== EXCERPTED DATA ==
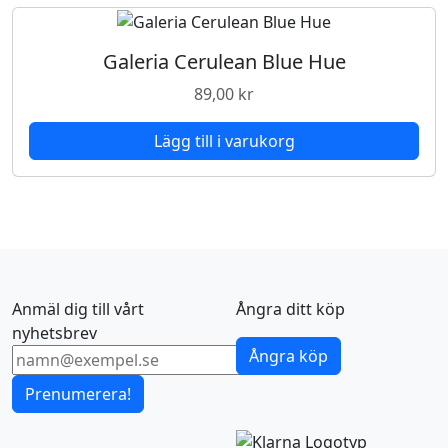
Galeria Cerulean Blue Hue
89,00
kr
Lägg till i varukorg
Anmäl dig till vårt
Ångra ditt köp
nyhetsbrev
Ångra köp
Prenumerera!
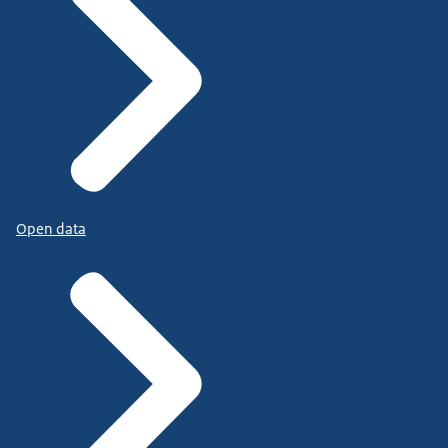
Open data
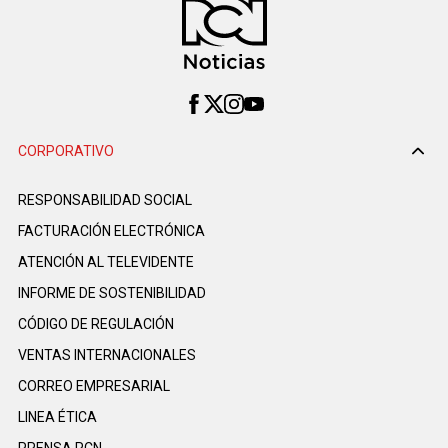
CORPORATIVO
RESPONSABILIDAD SOCIAL
FACTURACIÓN ELECTRÓNICA
ATENCIÓN AL TELEVIDENTE
INFORME DE SOSTENIBILIDAD
CÓDIGO DE REGULACIÓN
VENTAS INTERNACIONALES
CORREO EMPRESARIAL
LINEA ÉTICA
PRENSA RCN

== ASSIGNMENT ==
Using the records above, output an exact copy without any pictures.

== SOLVED EXERCISE ==
Galeria Cerulean Blue Hue
89,00
kr
Lägg till i varukorg
Anmäl dig till vårt
Ångra ditt köp
nyhetsbrev
Ångra köp
Prenumerera!
Open data
CORPORATIVO
RESPONSABILIDAD SOCIAL
FACTURACIÓN ELECTRÓNICA
ATENCIÓN AL TELEVIDENTE
INFORME DE SOSTENIBILIDAD
CÓDIGO DE REGULACIÓN
VENTAS INTERNACIONALES
CORREO EMPRESARIAL
LINEA ÉTICA
PRENSA RCN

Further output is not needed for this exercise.